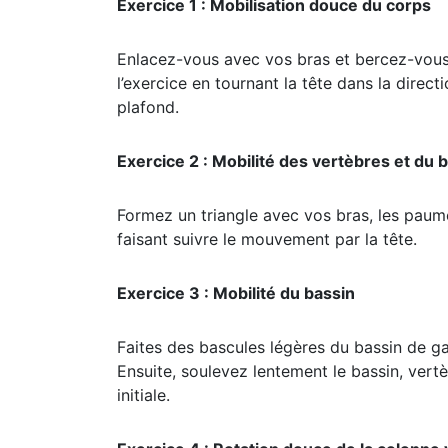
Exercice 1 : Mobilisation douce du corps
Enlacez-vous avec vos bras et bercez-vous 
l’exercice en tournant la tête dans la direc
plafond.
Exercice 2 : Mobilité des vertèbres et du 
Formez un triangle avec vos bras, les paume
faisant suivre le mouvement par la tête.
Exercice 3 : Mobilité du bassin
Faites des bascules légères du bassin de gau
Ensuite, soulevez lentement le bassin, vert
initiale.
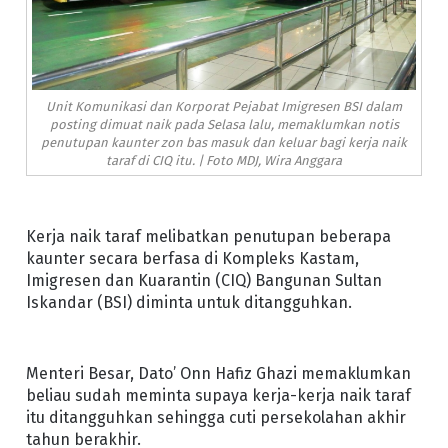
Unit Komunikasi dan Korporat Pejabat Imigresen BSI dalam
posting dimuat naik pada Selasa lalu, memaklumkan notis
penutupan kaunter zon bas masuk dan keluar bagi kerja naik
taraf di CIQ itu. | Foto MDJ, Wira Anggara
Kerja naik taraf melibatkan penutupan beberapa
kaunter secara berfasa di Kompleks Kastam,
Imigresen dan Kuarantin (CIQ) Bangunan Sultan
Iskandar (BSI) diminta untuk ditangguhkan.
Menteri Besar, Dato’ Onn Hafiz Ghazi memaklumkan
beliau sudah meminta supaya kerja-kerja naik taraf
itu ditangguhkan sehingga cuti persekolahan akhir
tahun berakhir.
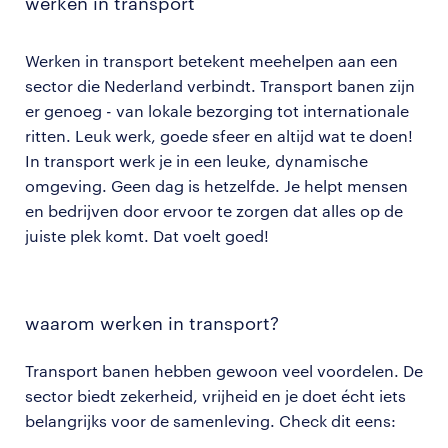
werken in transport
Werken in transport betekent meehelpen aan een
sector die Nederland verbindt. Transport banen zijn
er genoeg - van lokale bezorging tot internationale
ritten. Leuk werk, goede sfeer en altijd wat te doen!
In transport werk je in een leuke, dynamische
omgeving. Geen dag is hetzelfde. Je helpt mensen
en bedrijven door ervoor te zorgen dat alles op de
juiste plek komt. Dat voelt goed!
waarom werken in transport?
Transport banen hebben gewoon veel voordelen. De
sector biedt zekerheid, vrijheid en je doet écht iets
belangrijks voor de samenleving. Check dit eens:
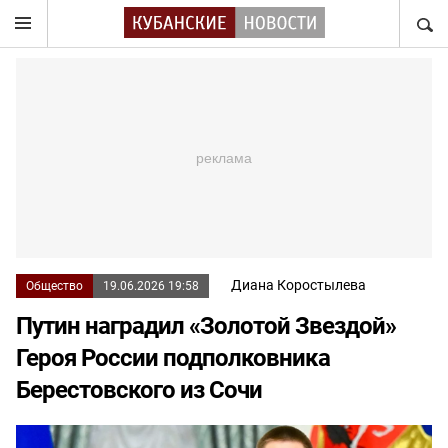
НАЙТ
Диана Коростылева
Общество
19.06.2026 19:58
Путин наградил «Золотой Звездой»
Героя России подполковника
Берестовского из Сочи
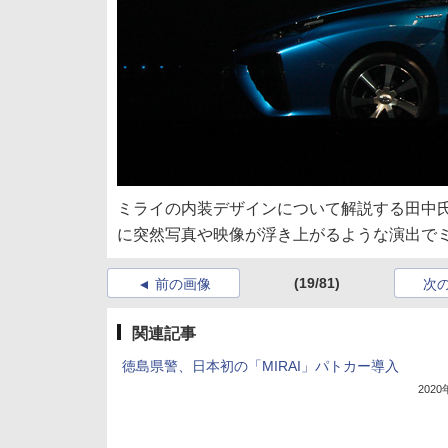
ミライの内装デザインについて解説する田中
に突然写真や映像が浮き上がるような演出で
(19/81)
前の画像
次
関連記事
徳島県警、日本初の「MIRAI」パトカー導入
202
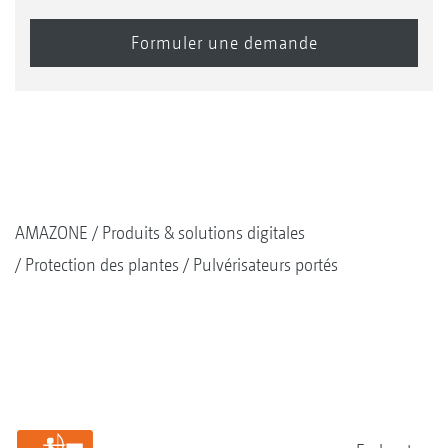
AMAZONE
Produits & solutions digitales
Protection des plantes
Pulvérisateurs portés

■ ■ ■

What the task requires ▸
Within the listing above, find the line containing "tahun berakhir." and the line containing "sector biedt zekerheid, vrijheid". Transcribe them and everything between them exactly, leaving out the pictures.

Result below ▸
tahun berakhir.
werken in transport
Werken in transport betekent meehelpen aan een
sector die Nederland verbindt. Transport banen zijn
er genoeg - van lokale bezorging tot internationale
ritten. Leuk werk, goede sfeer en altijd wat te doen!
In transport werk je in een leuke, dynamische
omgeving. Geen dag is hetzelfde. Je helpt mensen
en bedrijven door ervoor te zorgen dat alles op de
juiste plek komt. Dat voelt goed!
waarom werken in transport?
Transport banen hebben gewoon veel voordelen. De
sector biedt zekerheid, vrijheid en je doet écht iets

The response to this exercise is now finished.